For those of us who regard religion as a little creepy, or at least not the basis of government and society, this trend is disturbing. It is compounded by the knowledge that evangelicals, Mormons and Muslims tend to have more children than members of Easter-and-Christmas mainline protestant faiths. It’s probably hypocritical—if not bigoted—to distinguish between chill and not-chill sects in this way, but the fact remains that certain religions encourage a more totalizing worldview than others. When it comes to trying to ban abortion, stop dudes from making out with each other or force women to wear specific things on their heads, the aggressively political ones are also the ones having more kids.

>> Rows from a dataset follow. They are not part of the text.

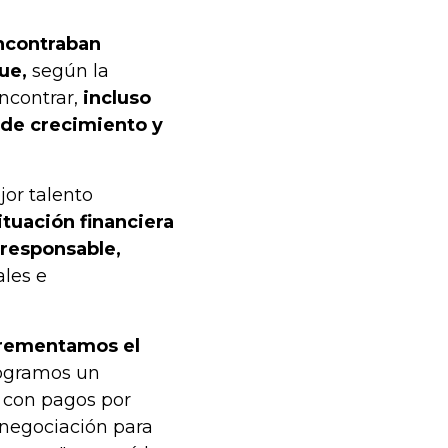
encontraban
ue,
según la
encontrar,
incluso
 de crecimiento y
jor talento
ituación financiera
 responsable,
ales e
ncrementamos el
ogramos un
 con pagos por
 negociación para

The problem this poses for liberal democracies has been well articulated. Back in the day (6000 BC–Abraham Lincoln,) the growth of totalizing religions was tamped down by murderous intolerance. If a given religion deviated too much from mainstream beliefs or assumed too large a role in the lives of its adherents, their numbers were reduced with rocks and/or swords.* Modern liberal democracies don’t do that, which is a very good thing overall. It presents a problem, however, in dealing with philosophical systems whose beliefs are antithetical to tolerance and individualism.
Were the Thulsa Doom cult to arise today, we would not hire a barbarian to murder them. We would be upset, and we would probably write a lot of articles in Slate about how their belief system was weird and contradictory, but that would be it. Eventually, once they stopped feeding all their hot girls to snakes, we would have to contend with a bunch of kids in high school biology classes raising their hands and saying, “Actually, the Earth was created over 66 consecutive days of darkness by a boa constrictor with two heads.” Probably, those kids would not put off having children to focus on their careers.
The problem is that tolerance is an extremely useful tool for improving the lives of individuals within a single belief system, but ineffective when that system comes in conflict with another. Witness the intra-social success of such hardcore thou-shalt-not-kill groups as Quakers and Zoroastrians compared to their complete inefficacy in war. By the same token, science and resource management and family planning are excellent methods for increasing the happiness of individuals in this world, but counterproductive if you consider the object of the game to produce as many new souls as possible before you die and go to heaven.
Basically, if liberal democracy is going to win the numbers game, we’re gonna have to do it with converts. Fortunately, our operation appeals to new hires for the same reason we don’t promote as much in-house: individual happiness. Of course, we individuals will become substantially less happy if we suddenly find ourselves in an America ruled by Mormon elders. Whether we can convince people that liberal democracy is better faster than the other side can turn out babies may be the stiffest test of our system yet.